Gonzaguinha sempre foi considerado um artista de temperamento difícil, não gostava de dar autógrafos e raramente compunha com outros parceiros. Tido por muitos como mal humorado e arrogante, era na verdade um sujeito provocador, despojado, como ele próprio definia: “um grande gozador”, um moleque levado e teimoso que gostava de descumprir ordens. No entanto, o comportamento arredio e a desconfiança que lhe marcavam eram atribuídas por muitos aos conflitos que teve com Luiz Gonzaga. As diferenças entre os dois acabariam se tornando lá na frente o elo perfeito para formar uma parceria entre o sambista do morro carioca e o nordestino que inventou o baião, o destino de ambos cruzando o país, Gonzagão e Gonzaguinha. Já bem à vontade para tratar de temas mais sentimentais, Gonzaguinha teve gravada na voz de outro nordestino uma de suas músicas que continham maior ternura. Em 1983, seu compadre Fagner recebeu de Mariozinho Rocha o aviso de que Gonzaguinha havia lhe mandado uma música. O detalhe é que o empresário considerava que ela tinha sido feita “nas coxas” e não valia a pena gravá-la. Fagner insistiu, chorou de emoção ao ouvi-la e a transformou no carro-chefe do seu LP daquele ano. “Um homem também chora” delineava com maciez sensações singelas e muito humanas, habituadas a se esconderem atrás de hipocrisias. Gonzaguinha falava sem deixar passar nenhuma farpa da criança que constrói e existe em cada homem, da faceta mais frágil e carinhosa dos guerreiros meninos. E ele era um deles.



Sangrando, Explode Coração E Vamos à luta

No início da década de 80, Gonzaguinha passou a morar em Belo Horizonte com sua segunda esposa, Lelete. Desse casamento nasceu a sua caçulinha, Mariana, irmã de Daniel, Fernanda e Amora, filha do relacionamento do cantor com a Frenética Sandra Pêra. Nessa época, ele vivia sua melhor fase e já desfrutava dos sucessos de “Ponto de Interrogação”, “Grito de Alerta” e “Sangrando”. A balada imortalizada por Simone revelava um desenho auto-biográfico e pungente do compositor que não se dizia cantor, mas intérprete de suas emoções. Na letra de “Sangrando”, o intérprete se rendia por inteiro.
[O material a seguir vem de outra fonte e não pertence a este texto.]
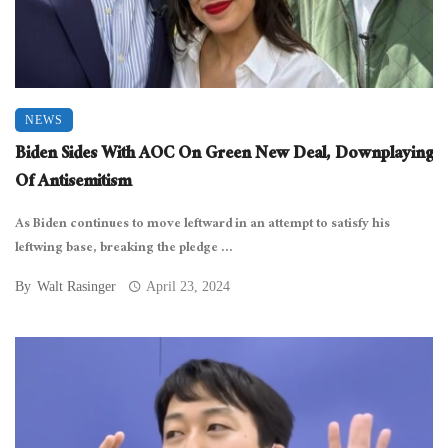
NEWS
Biden Sides With AOC On Green New Deal, Downplaying
Of Antisemitism
As Biden continues to move leftward in an attempt to satisfy his
leftwing base, breaking the pledge ...
By
Walt Rasinger
April 23, 2024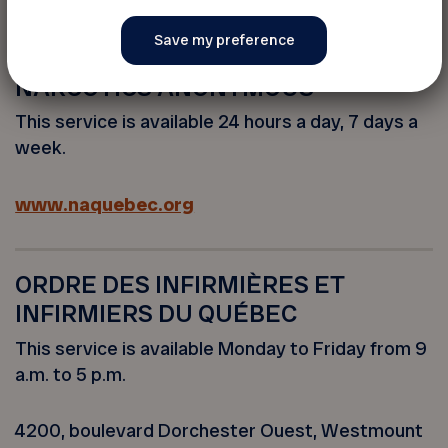
www.lappui.org
NARCOTICS ANONYMOUS
This service is available 24 hours a day, 7 days a
week.
www.naquebec.org
ORDRE DES INFIRMIÈRES ET
INFIRMIERS DU QUÉBEC
This service is available Monday to Friday from 9
a.m. to 5 p.m.
4200, boulevard Dorchester Ouest, Westmount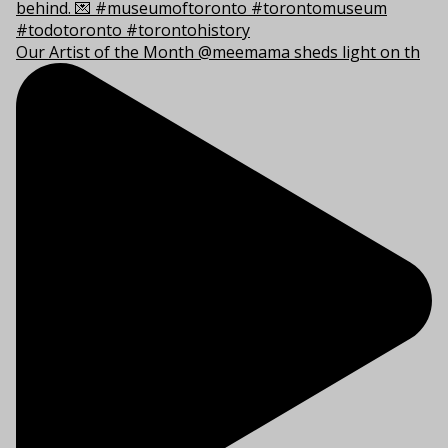
Our Artist of the Month @meemama sheds light on th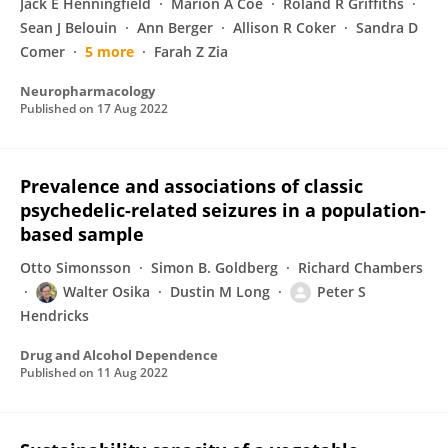
Jack E Henningfield
Marion A Coe
Roland R Griffiths
Sean J Belouin
Ann Berger
Allison R Coker
Sandra D
Comer
5 more
Farah Z Zia
Neuropharmacology
Published on
17 Aug 2022
Prevalence and associations of classic
psychedelic-related seizures in a population-
based sample
Otto Simonsson
Simon B. Goldberg
Richard Chambers
Walter Osika
Dustin M Long
Peter S
Hendricks
Drug and Alcohol Dependence
Published on
11 Aug 2022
Começava soltando a voz com um delicado pedido, para depois consentir que a música se apoderasse dele e exprimisse a vida em sua plenitude.

Contestador por natureza, em 1975 Gonzaguinha havia dispensado seus empresários para fundar depois seu próprio selo, Moleque, que também seria o nome do seu álbum de 1977. Nesse ano, “Explode Coração” tornou-se um dos maiores marcos de toda a carreira de Maria Bethânia. Intitulada inicialmente “Não dá mais pra segurar”, a música é um desabafo lento, progressivo, um exercício de confissão e entrega em que o compositor se despe de seus medos e aceita todos os desejos. Em “Explode Coração”, Gonzaguinha se descortina para que a vida entre sem pedir licença.



Durante a sua trajetória, Gonzaguinha conviveu com a pobreza na favela, problemas de saúde como as duas tuberculoses que teve, e a falta de liberdade imposta pela ditadura. Apesar disso, deu um jeito de driblar as armadilhas para conquistar o que achava que tinha direito. “E vamos à luta” é talvez o samba mais animado, emblemático e contagiante de sua obra. A música é um recado otimista de persistência e coragem direcionado aos brasileiros que batalham seu lugar ao sol diariamente, com espaço para uma fezinha especial na juventude. Através dos versos esfuziantes da canção, Gonzaguinha cultiva as delícias da união e do sonho. Gravada por ele em 1980, a música foi apresentada depois em duetos descontraídos com Alcione e Roberto Ribeiro.

Começaria tudo outra vez

Ao som de bolero, samba, baião ou toada. Assim Gonzaguinha escreveu seu nome na canção brasileira. Um nome que já tinha peso antes mesmo dele nascer, e que foi aos poucos penetrando nos ouvidos das pessoas com aquele diminutivo. O menino esguio que falava de dramas, amores e problemas sociais, cresceu e continuou menino. Continuou falando, cantando, observando aquilo que lhe tocava com o cuidado de quem enxerga uma fruta madura no pé da árvore. Gonzaguinha no palco era solto, espontâneo, como se estivesse em casa, mas quando escrevia era incisivo, agudo, enfático, dando a medida que lhe cabia da força dos relacionamentos humanos em sua vida. Não imaginava ele que em 1976, só estava no começo, mas ainda assim decidia: “Começaria tudo outra vez, se preciso fosse, meu amor...”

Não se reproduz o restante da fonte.